Harry Briggs, partner at Astanor Ventures, previously told Impact Loop that the long and "fragmented" approval processes for novel foods are holding cultivated meat and the broader foodtech sector back.
“European [food] regulations mostly slow innovation,” says Briggs, who’s spent decades in venture capital, including as partner at Balderton Capital and Omers Ventures, before joining Astanor last year.
Meanwhile, as cultivated meat struggles to gain traction in the EU, the continent continues to pour subsidies into livestock.
‘A legacy system’
Last week, a landmark report made headlines for one key finding: that beef and lamb receive 580 times more in EU subsidies than high-protein legumes such as beans, lentils, and peas.
Adrian Friederich, head of investment at FoodLabs, called the subsidies a symptom of the bloc’s “legacy system.”
“The current EU subsidy landscape is geared toward traditional livestock and is in need of an update,” Friederich tells Impact Loop via email. “Subsidies should be in line with scientific consensus and generate a level playing field…any deviation, as we’re seeing here, should be adjusted.”
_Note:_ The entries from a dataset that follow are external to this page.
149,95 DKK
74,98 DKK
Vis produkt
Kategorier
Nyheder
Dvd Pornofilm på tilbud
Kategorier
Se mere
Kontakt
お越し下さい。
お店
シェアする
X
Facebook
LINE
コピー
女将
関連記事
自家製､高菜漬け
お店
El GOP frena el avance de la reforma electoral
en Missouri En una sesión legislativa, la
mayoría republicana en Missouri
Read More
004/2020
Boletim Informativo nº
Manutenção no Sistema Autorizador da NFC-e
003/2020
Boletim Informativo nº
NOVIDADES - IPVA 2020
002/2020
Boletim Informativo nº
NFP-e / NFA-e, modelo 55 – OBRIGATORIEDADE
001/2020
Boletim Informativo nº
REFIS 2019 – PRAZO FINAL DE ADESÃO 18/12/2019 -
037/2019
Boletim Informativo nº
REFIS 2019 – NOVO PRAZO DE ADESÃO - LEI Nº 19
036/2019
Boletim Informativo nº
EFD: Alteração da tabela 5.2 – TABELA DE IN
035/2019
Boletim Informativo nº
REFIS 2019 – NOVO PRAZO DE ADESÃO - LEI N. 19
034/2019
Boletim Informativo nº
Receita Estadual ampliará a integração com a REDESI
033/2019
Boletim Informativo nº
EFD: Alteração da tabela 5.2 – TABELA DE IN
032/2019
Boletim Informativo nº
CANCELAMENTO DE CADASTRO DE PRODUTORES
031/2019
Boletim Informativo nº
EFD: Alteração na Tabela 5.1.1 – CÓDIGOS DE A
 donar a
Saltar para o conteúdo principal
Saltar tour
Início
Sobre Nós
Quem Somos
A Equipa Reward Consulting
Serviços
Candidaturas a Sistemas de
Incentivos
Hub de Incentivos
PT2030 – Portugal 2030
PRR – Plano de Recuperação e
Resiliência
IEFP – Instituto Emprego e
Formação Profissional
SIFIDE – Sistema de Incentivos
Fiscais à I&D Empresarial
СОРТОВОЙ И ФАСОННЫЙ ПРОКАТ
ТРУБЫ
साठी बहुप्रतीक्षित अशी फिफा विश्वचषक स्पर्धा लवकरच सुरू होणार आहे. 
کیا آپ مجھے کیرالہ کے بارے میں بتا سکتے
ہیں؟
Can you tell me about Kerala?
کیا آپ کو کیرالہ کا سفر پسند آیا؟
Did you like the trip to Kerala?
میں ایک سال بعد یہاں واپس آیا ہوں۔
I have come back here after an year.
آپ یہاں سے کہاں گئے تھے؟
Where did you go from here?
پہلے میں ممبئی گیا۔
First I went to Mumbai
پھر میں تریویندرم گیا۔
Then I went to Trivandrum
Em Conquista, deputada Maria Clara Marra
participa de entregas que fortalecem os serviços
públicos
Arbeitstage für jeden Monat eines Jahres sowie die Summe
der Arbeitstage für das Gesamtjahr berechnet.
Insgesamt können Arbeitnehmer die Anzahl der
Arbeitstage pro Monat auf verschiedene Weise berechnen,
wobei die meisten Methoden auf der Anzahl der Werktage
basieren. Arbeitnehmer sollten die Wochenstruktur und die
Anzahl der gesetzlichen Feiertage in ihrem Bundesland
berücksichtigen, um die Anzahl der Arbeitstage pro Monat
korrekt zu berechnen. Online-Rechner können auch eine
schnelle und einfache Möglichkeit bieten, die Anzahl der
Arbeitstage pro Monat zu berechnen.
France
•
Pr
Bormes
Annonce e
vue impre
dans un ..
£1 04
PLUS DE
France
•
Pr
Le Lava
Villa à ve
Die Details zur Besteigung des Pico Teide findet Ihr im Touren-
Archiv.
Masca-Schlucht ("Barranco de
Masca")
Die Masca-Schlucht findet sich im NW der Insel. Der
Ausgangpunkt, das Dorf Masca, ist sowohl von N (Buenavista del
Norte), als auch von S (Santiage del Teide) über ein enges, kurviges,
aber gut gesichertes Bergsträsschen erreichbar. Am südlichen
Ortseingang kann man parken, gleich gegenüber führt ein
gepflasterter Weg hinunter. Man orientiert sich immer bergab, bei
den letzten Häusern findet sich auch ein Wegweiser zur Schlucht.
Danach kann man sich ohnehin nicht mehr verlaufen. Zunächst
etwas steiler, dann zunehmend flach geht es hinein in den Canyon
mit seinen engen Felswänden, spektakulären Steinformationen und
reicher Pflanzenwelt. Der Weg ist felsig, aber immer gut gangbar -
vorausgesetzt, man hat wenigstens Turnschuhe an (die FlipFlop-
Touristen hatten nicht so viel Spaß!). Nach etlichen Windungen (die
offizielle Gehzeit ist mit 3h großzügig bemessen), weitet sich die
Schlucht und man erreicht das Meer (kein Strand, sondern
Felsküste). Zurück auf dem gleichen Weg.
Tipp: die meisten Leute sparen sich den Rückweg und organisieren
To counter the effect of pro-meat subsidies, Friederich thinks that alt-protein sector should focus its efforts on providing quality products and good prices.
“We believe that long-term market leadership isn't won through subsidies alone, but through innovation that is scaled successfully to unlock superior products,” he says, adding that as early-stage investor Foodlabs remains focused on “technological advancement” and “shifting consumer demand” as the main levers of change.